"I keep that for the mornings. Shall I ring the bell?"
He nodded. The waiter who entered looked curiously from one to another. Lord Alcester had a firm, quiet, impressive manner.
"You will bring me," he said, "a bottle of the best port you have and a small bottle of soda-water. Make up that fire."
"I never said a bottle," said the woman. "Are you going to drink the rest?"
"I am going to drink the soda-water. Don't talk about that. Sit down by the fire. Warm your hands and tell me about yourself."
It was not until she had finished her first glass of port that she began on the subject. "There is no more to say than what I said before," she said. "You were my ruin."
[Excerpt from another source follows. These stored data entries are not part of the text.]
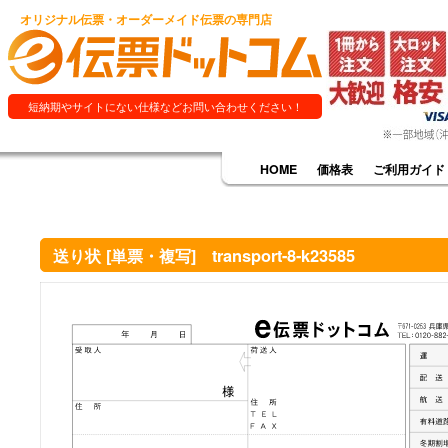
オリジナル伝票・オーダーメイド伝票の専門店
短納期やサイトにない仕様などお問い合わせください！
HOME
価格表
ご利用ガイド
送り状 [単票・複写] transport-8-k23585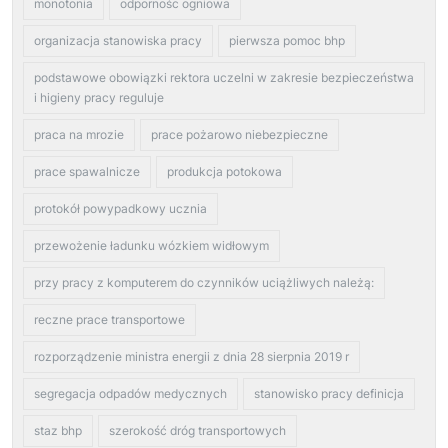
monotonia
odpornośc ogniowa
organizacja stanowiska pracy
pierwsza pomoc bhp
podstawowe obowiązki rektora uczelni w zakresie bezpieczeństwa
i higieny pracy reguluje
praca na mrozie
prace pożarowo niebezpieczne
prace spawalnicze
produkcja potokowa
protokół powypadkowy ucznia
przewożenie ładunku wózkiem widłowym
przy pracy z komputerem do czynników uciążliwych należą:
reczne prace transportowe
rozporządzenie ministra energii z dnia 28 sierpnia 2019 r
segregacja odpadów medycznych
stanowisko pracy definicja
staz bhp
szerokość dróg transportowych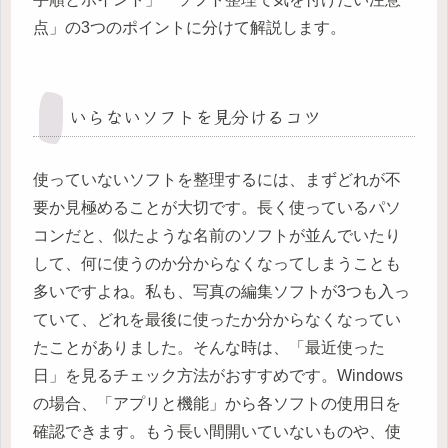
点」の3つのポイントに分けて解説します。
いらないソフトを見分けるコツ
使っていないソフトを整理するには、まずどれが不
要か見極めることが大切です。長く使っているパソ
コンだと、似たような名前のソフトが並んでいたり
して、何に使うのか分からなくなってしまうことも
多いですよね。私も、写真の編集ソフトが3つも入っ
ていて、どれを最後に使ったか分からなくなってい
たことがありました。そんな時は、「最近使った
日」を見るチェック方法がおすすめです。Windows
の場合、「アプリと機能」から各ソフトの使用日を
確認できます。もう長い間開いていないものや、使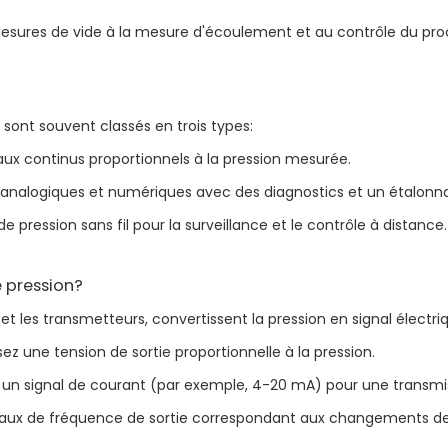
esures de vide à la mesure d'écoulement et au contrôle du pro
sont souvent classés en trois types:
naux continus proportionnels à la pression mesurée.
 analogiques et numériques avec des diagnostics et un étalonna
 pression sans fil pour la surveillance et le contrôle à distance.
e pression?
t les transmetteurs, convertissent la pression en signal électri
ssez une tension de sortie proportionnelle à la pression.
sez un signal de courant (par exemple, 4-20 mA) pour une transmi
naux de fréquence de sortie correspondant aux changements de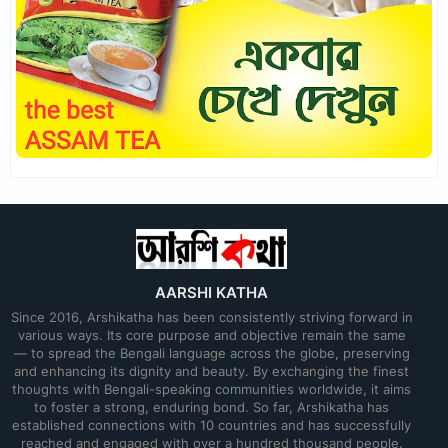
AARSHI KATHA
Since 2016, Arshikatha has been consistently striving forward in
various ways. Its core purpose and objective remain the same
— to spread the Bengali language across the globe, preserving
and enhancing its dignity and beauty. By exchanging the finest
thoughts with Bengali-speaking communities worldwide, it aims
to foster a strong, enduring bond. So far, Arshikatha has
established connections with 10 countries and has successfully
reached and engaged with over a hundred thousand people.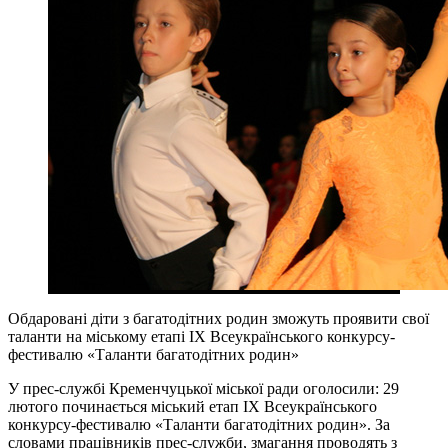
Обдаровані діти з багатодітних родин зможуть проявити свої
таланти на міському етапі ІХ Всеукраїнського конкурсу-
фестивалю «Таланти багатодітних родин»
У прес-службі Кременчуцької міської ради оголосили: 29
лютого починається міський етап ІХ Всеукраїнського
конкурсу-фестивалю «Таланти багатодітних родин». За
словами працівників прес-служби, змагання проводять з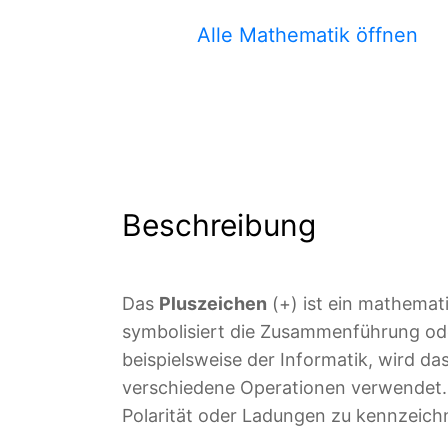
Alle Mathematik öffnen
Beschreibung
Das
Pluszeichen
(+) ist ein mathemat
symbolisiert die Zusammenführung od
beispielsweise der Informatik, wird d
verschiedene Operationen verwendet. 
Polarität oder Ladungen zu kennzeich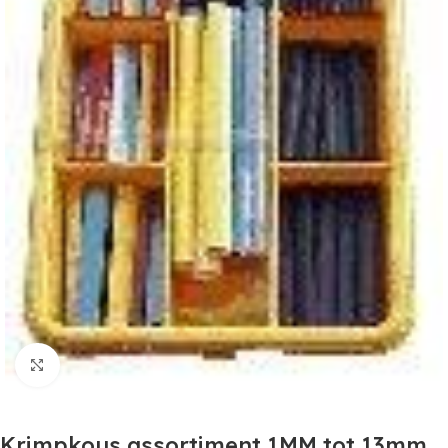
Click to enlarge
Krimpkous assortiment 1MM tot 13mm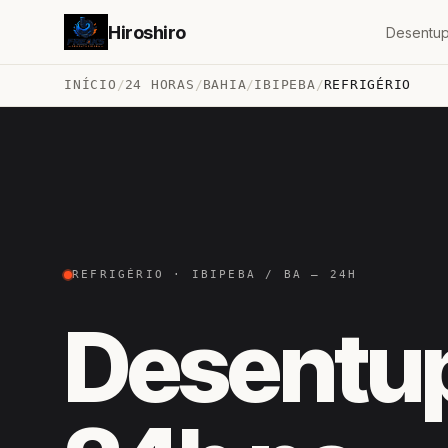
Hiroshiro
Desentup
INÍCIO
/
24 HORAS
/
BAHIA
/
IBIPEBA
/
REFRIGÉRIO
REFRIGÉRIO · IBIPEBA / BA — 24H
Desentu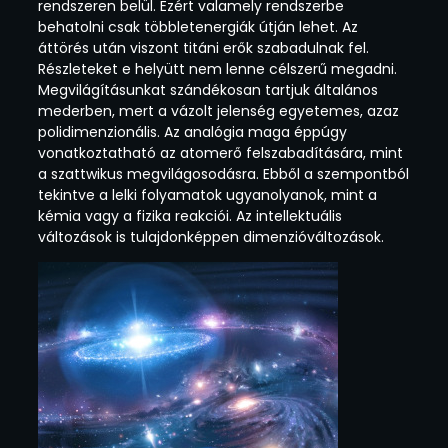
rendszeren belül. Ezért valamely rendszerbe
behatolni csak többletenergiák útján lehet. Az
áttörés után viszont titáni erők szabadulnak fel.
Részleteket e helyütt nem lenne célszerű megadni.
Megvilágításunkat szándékosan tartjuk általános
mederben, mert a vázolt jelenség egyetemes, azaz
polidimenzionális. Az analógia maga éppúgy
vonatkoztatható az atomerő felszabadítására, mint
a szattwikus megvilágosodásra. Ebből a szempontból
tekintve a lelki folyamatok ugyanolyanok, mint a
kémia vagy a fizika reakciói. Az intellektuális
változások is tulajdonképpen dimenzióváltozások.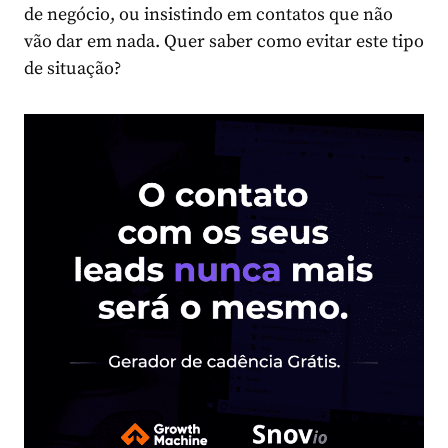
de negócio, ou insistindo em contatos que não
vão dar em nada. Quer saber como evitar este tipo
de situação?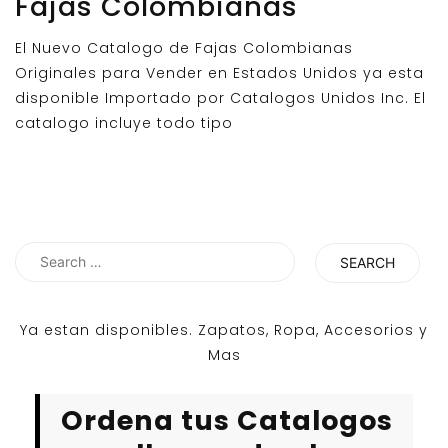
Fajas Colombianas
El Nuevo Catalogo de Fajas Colombianas
Originales para Vender en Estados Unidos ya esta
disponible Importado por Catalogos Unidos Inc. El
catalogo incluye todo tipo
Search
for:
Ya estan disponibles. Zapatos, Ropa, Accesorios y
Mas
Ordena tus Catalogos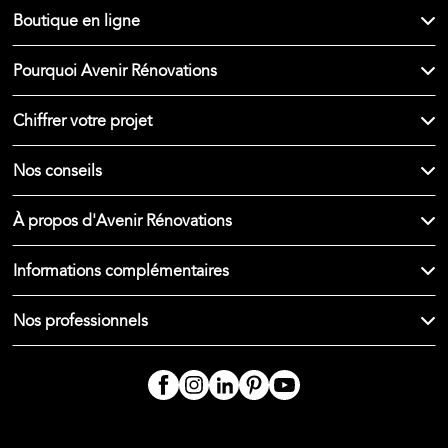
Boutique en ligne
Pourquoi Avenir Rénovations
Chiffrer votre projet
Nos conseils
À propos d'Avenir Rénovations
Informations complémentaires
Nos professionnels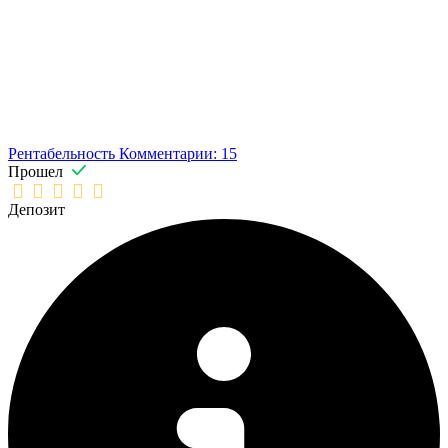
Рентабельность
Комментарии: 15
Прошел
Депозит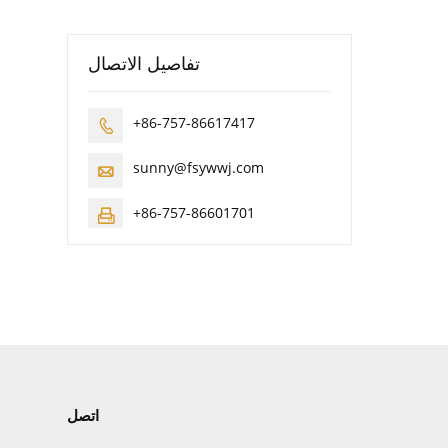
تفاصيل الاتصال
+86-757-86617417

sunny@fsywwj.com

+86-757-86601701

اتصل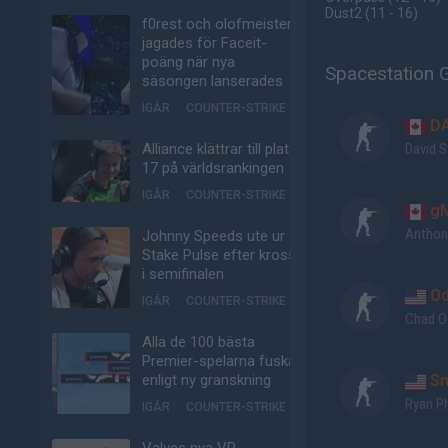
Dust2
(11 - 16
)
f0rest och olofmeister
jagades för Faceit-
poäng när nya
Spacestation 
säsongen lanserades
IGÅR
COUNTER-STRIKE
DA
Alliance klättrar till plats
David S
17 på världsrankingen
IGÅR
COUNTER-STRIKE
g
Anthon
Johnny Speeds ute ur
Stake Pulse efter kross
i semifinalen
Od
IGÅR
COUNTER-STRIKE
Chad O
Alla de 100 bästa
Premier-spelarna fuskar
enligt ny granskning
Sn
Ryan Ph
IGÅR
COUNTER-STRIKE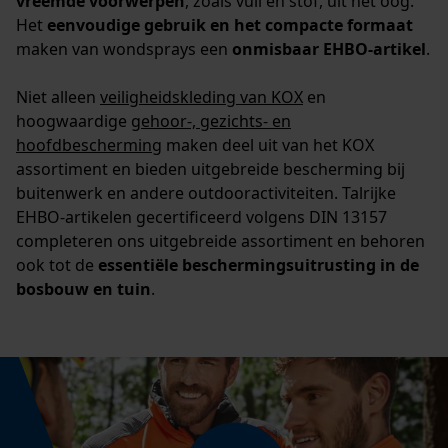
vreemde voorwerpen
, zoals vuil en stof, uit het oog.
Het
eenvoudige gebruik en het compacte formaat
maken van wondsprays een
onmisbaar EHBO-artikel
.
Niet alleen
veiligheidskleding van KOX
en
hoogwaardige
gehoor-, gezichts- en
hoofdbescherming
maken deel uit van het KOX
assortiment en bieden uitgebreide bescherming bij
buitenwerk en andere outdooractiviteiten. Talrijke
EHBO-artikelen gecertificeerd volgens DIN 13157
completeren ons uitgebreide assortiment en behoren
ook tot de
essentiële beschermingsuitrusting in de
bosbouw en tuin
.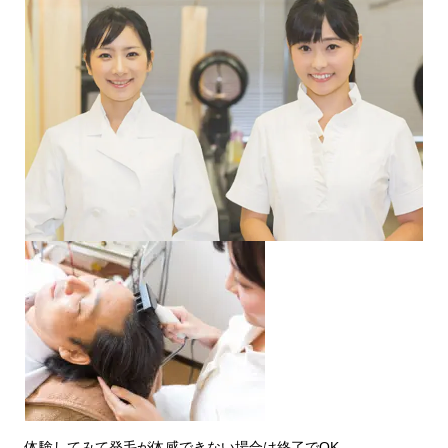
体験してみて発毛が体感できない場合は終了でOK。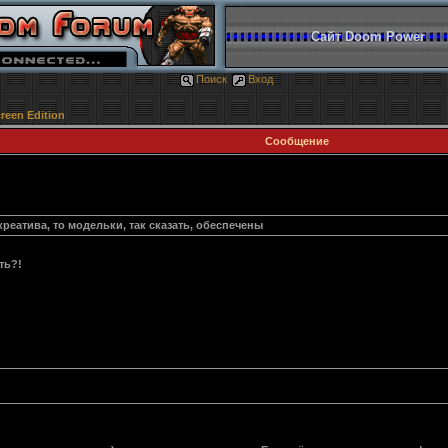
Сайт Doom Power
Поиск
Вход
reen Edition
Сообщение
 креатива, то модельки, так сказать, обеспечены
ть?!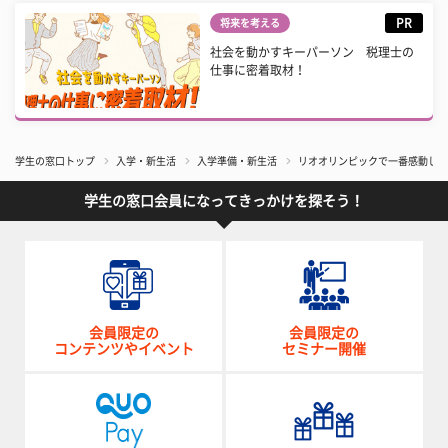
PR
将来を考える
社会を動かすキーパーソン 税理士の
仕事に密着取材！
学生の窓口トップ
入学・新生活
入学準備・新生活
リオオリンピックで一番感動した
学生の窓口会員になってきっかけを探そう！
会員限定の
会員限定の
コンテンツやイベント
セミナー開催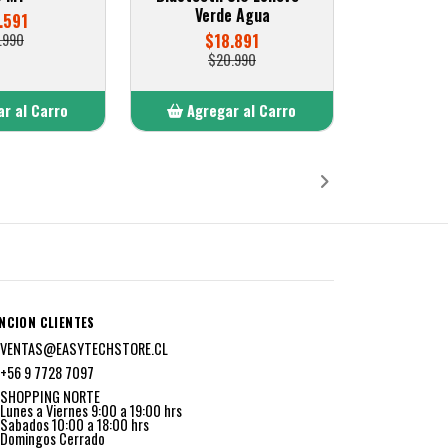
Verde Agua
.591
.990
$18.891
$20.990
r al Carro
Agregar al Carro
ñadido
Añadido
NCION CLIENTES
VENTAS@EASYTECHSTORE.CL
+56 9 7728 7097
SHOPPING NORTE
Lunes a Viernes 9:00 a 19:00 hrs
Sabados 10:00 a 18:00 hrs
Domingos Cerrado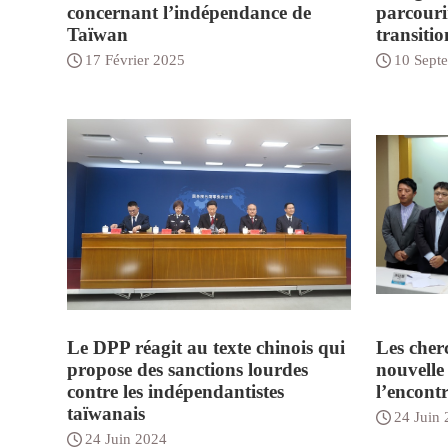
concernant l’indépendance de
parcourir
Taïwan
transitio
17 Février 2025
10 Sept
Le DPP réagit au texte chinois qui
Les cher
propose des sanctions lourdes
nouvelle
contre les indépendantistes
l’encont
taïwanais
24 Juin
24 Juin 2024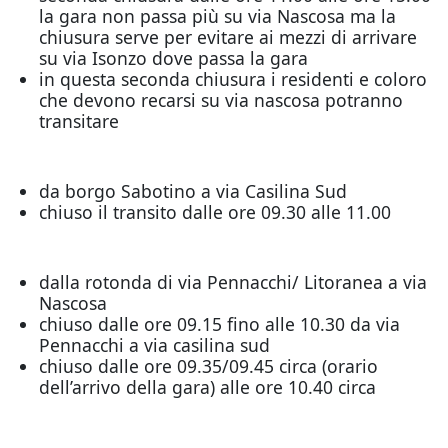
la gara non passa più su via Nascosa ma la
chiusura serve per evitare ai mezzi di arrivare
su via Isonzo dove passa la gara
in questa seconda chiusura i residenti e coloro
che devono recarsi su via nascosa potranno
transitare
da borgo Sabotino a via Casilina Sud
chiuso il transito dalle ore 09.30 alle 11.00
dalla rotonda di via Pennacchi/ Litoranea a via
Nascosa
chiuso dalle ore 09.15 fino alle 10.30 da via
Pennacchi a via casilina sud
chiuso dalle ore 09.35/09.45 circa (orario
dell’arrivo della gara) alle ore 10.40 circa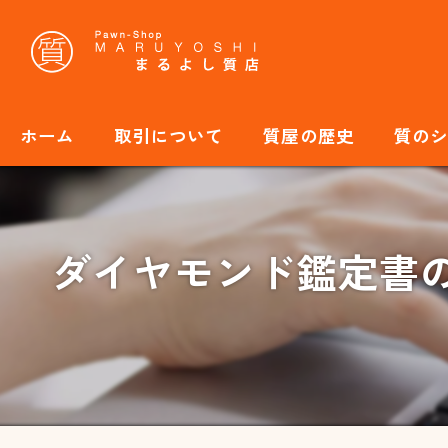
ホーム
取引について
質屋の歴史
質の
ダイヤモンド鑑定書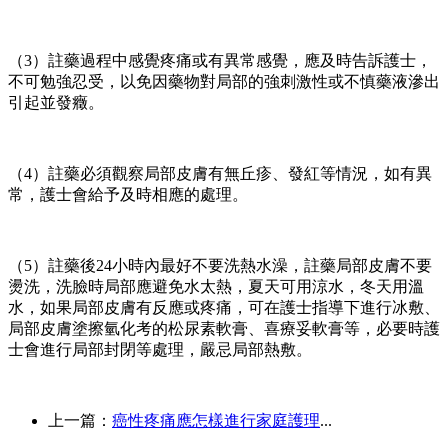
（
3
）註藥過程中感覺疼痛或有異常感覺，應及時告訴護士，
不可勉強忍受，以免因藥物對局部的強刺激性或不慎藥液滲出
引起並發癥。
（
4
）註藥必須觀察局部皮膚有無丘疹、發紅等情況，如有異
常，護士會給予及時相應的處理。
（
5
）註藥後
24
小時內最好不要洗熱水澡，註藥局部皮膚不要
燙洗，洗臉時局部應避免水太熱，夏天可用涼水，冬天用溫
水，如果局部皮膚有反應或疼痛，可在護士指導下進行冰敷、
局部皮膚塗擦氫化考的松尿素軟膏、喜療妥軟膏等，必要時護
士會進行局部封閉等處理，嚴忌局部熱敷。
上一篇：
癌性疼痛應怎樣進行家庭護理
...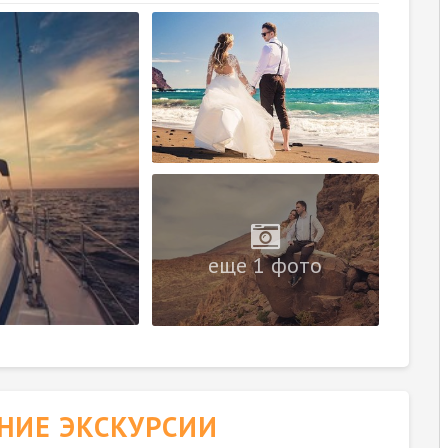
еще 1 фото
НИЕ ЭКСКУРСИИ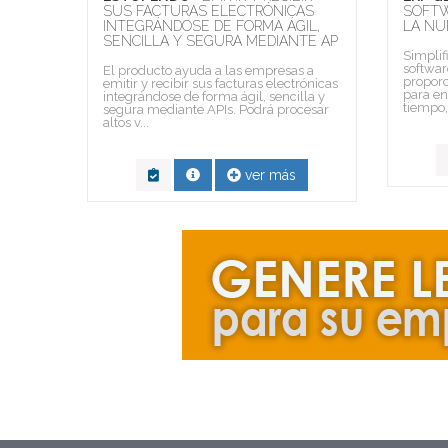
PARA
SUS FACTURAS ELECTRÓNICAS
SOFTW
E
INTEGRÁNDOSE DE FORMA ÁGIL,
LA NU
SENCILLA Y SEGURA MEDIANTE AP
Simplif
softwar
El producto ayuda a las empresas a
proporc
emitir y recibir sus facturas electrónicas
para en
integrándose de forma ágil, sencilla y
tiempo, 
segura mediante APIs. Podrá procesar
altos v...
ver más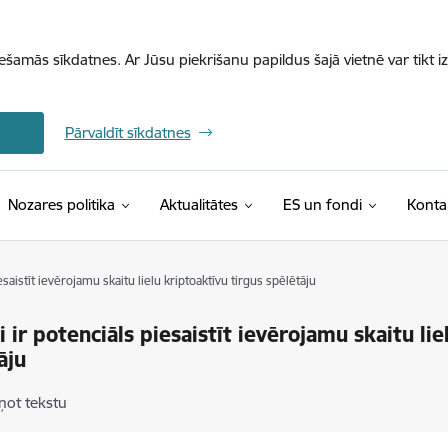
iešamās sīkdatnes. Ar Jūsu piekrišanu papildus šajā vietnē var tikt i
Pārvaldīt sīkdatnes
Nozares politika
Aktualitātes
ES un fondi
Konta
iesaistīt ievērojamu skaitu lielu kriptoaktīvu tirgus spēlētāju
ai ir potenciāls piesaistīt ievērojamu skaitu li
āju
ņot tekstu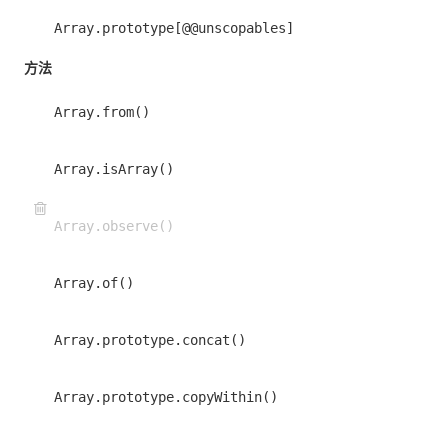
Array.prototype[@@unscopables]
方法
Array.from()
Array.isArray()
Array.observe()
Array.of()
Array.prototype.concat()
Array.prototype.copyWithin()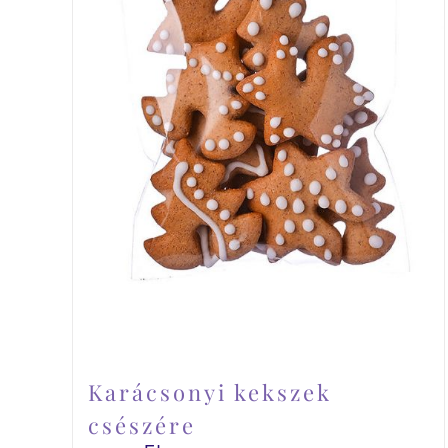
Karácsonyi kekszek
csészére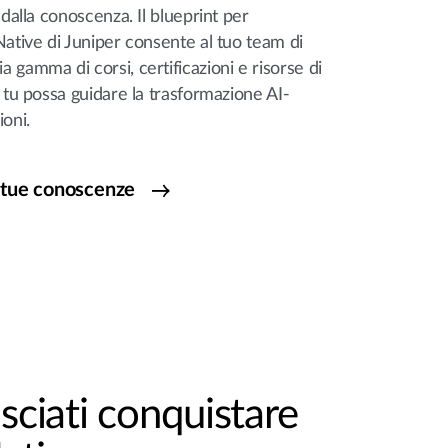
 dalla conoscenza. Il blueprint per
Native di Juniper consente al tuo team di
 gamma di corsi, certificazioni e risorse di
é tu possa guidare la trasformazione AI-
ioni.
 tue conoscenze
asciati conquistare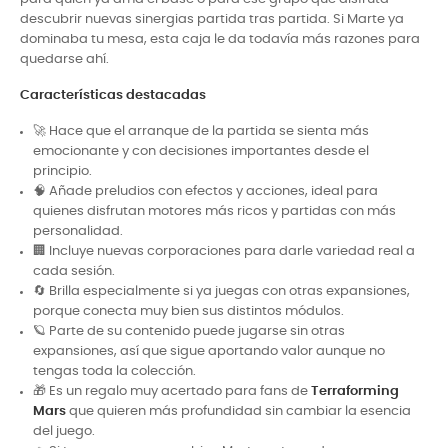
descubrir nuevas sinergias partida tras partida. Si Marte ya
dominaba tu mesa, esta caja le da todavía más razones para
quedarse ahí.
Características destacadas
🚀 Hace que el arranque de la partida se sienta más
emocionante y con decisiones importantes desde el
principio.
🧠 Añade preludios con efectos y acciones, ideal para
quienes disfrutan motores más ricos y partidas con más
personalidad.
🏢 Incluye nuevas corporaciones para darle variedad real a
cada sesión.
🔄 Brilla especialmente si ya juegas con otras expansiones,
porque conecta muy bien sus distintos módulos.
🪐 Parte de su contenido puede jugarse sin otras
expansiones, así que sigue aportando valor aunque no
tengas toda la colección.
🎁 Es un regalo muy acertado para fans de
Terraforming
Mars
que quieren más profundidad sin cambiar la esencia
del juego.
"I remember that night very distinctly. I never made love to you. I never tried to kiss you. I never treated you with any less respect than I would have treated a woman of my own class. What are you talking about? What is all this nonsense?"
"No nonsense at all. How did you think it would be when I got home that night with fifty pounds' worth of new clothes, and my pearl necklace, and a story of a theatre and supper afterwards? Do you think they would believe my word at home? They said they did; I have got a temper, and they daren't say anything else; but they let me see very well that they didn't believe me. I wasn't going to stand it. Next morning at breakfast, when they were all full of the thing, I gave them some straight talking, and then I cleared out."
"Am I responsible for the heat of your temper and the straightness of your talking?"
"You might have guessed how it would be with me. Did you think that after one night of glory like that I was going back to perpetual drudgery? I'd seen life as it might be, and I'd been given a bad name. I'd only got to deserve it."